Nel 590, alla morte di Autari, avvenuta dopo un solo anno dalle nozze, Teodolinda – che aveva già raggiunto una considerevole posizione politica e si era guadagnata la stima e l’ammirazione del popolo – si risposò con Agilulfo, Duca di Torino (acclamato re a Milano
nel 591), da cui ebbe un figlio, Adaloaldo, futuro Re dei Longobardi tra il 604 e il 626 e primo a essere battezzato secondo il rito cattolico (603). Infatti Teodolinda, cattolica (anche se aderente allo scisma dei Tre Capitoli), incentivò l’avvicinamento del popolo longobardo, ariano e pagano, alla Chiesa di Roma, per facilitare la convivenza religiosa e politica con il popolo italico, grazie ai rapporti amichevoli con Papa Gregorio Magno, che in una delle sue lettere chiedeva alla regina di insistere presso il suo sposo per fargli abbracciare la fede cattolica.
Alla morte di Agilulfo, Teodolinda fu nominata reggente per il figlio Adaloaldo, ma quando questi fu deposto da una congiura di corte – dopo dieci anni di regno – la regina si ritirò a vita privata. Con il marito promosse la costruzione di nuove residenze, di chiese e la fondazione di monasteri (che, attraverso le loro dotazioni patrimoniali, costituivano una riserva di ricchezza e uno strumento di dominio), tra queste la basilica di San Giovanni Battista a Monza (primo impianto dell’attuale Duomo cittadino), abbellita con ornamenti d’oro e d’argento e il palazzo che la regina fece decorare con episodi tratti dalla storia longobarda, sempre nella stessa città, divenuta capitale estiva del regno.

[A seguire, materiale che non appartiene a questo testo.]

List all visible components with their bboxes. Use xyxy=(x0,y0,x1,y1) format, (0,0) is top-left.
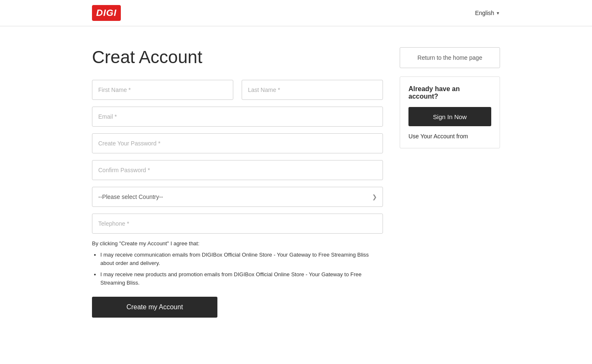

Donna di grande carisma, Teodolinda fu molto amata dal popolo. Alla sua morte, nel gennaio del 627, fu sepolta nella basilica di San Giovanni a Monza, dove fu venerata come una santa. La sua figura, divenuta mitica, fu il fulcro di numerose leggende popolari tanto che nel XV secolo gli Zavattari affrescarono nel Duomo di Monza le Storie della regina Teodolinda, il più grande ciclo italiano del Gotico internazionale.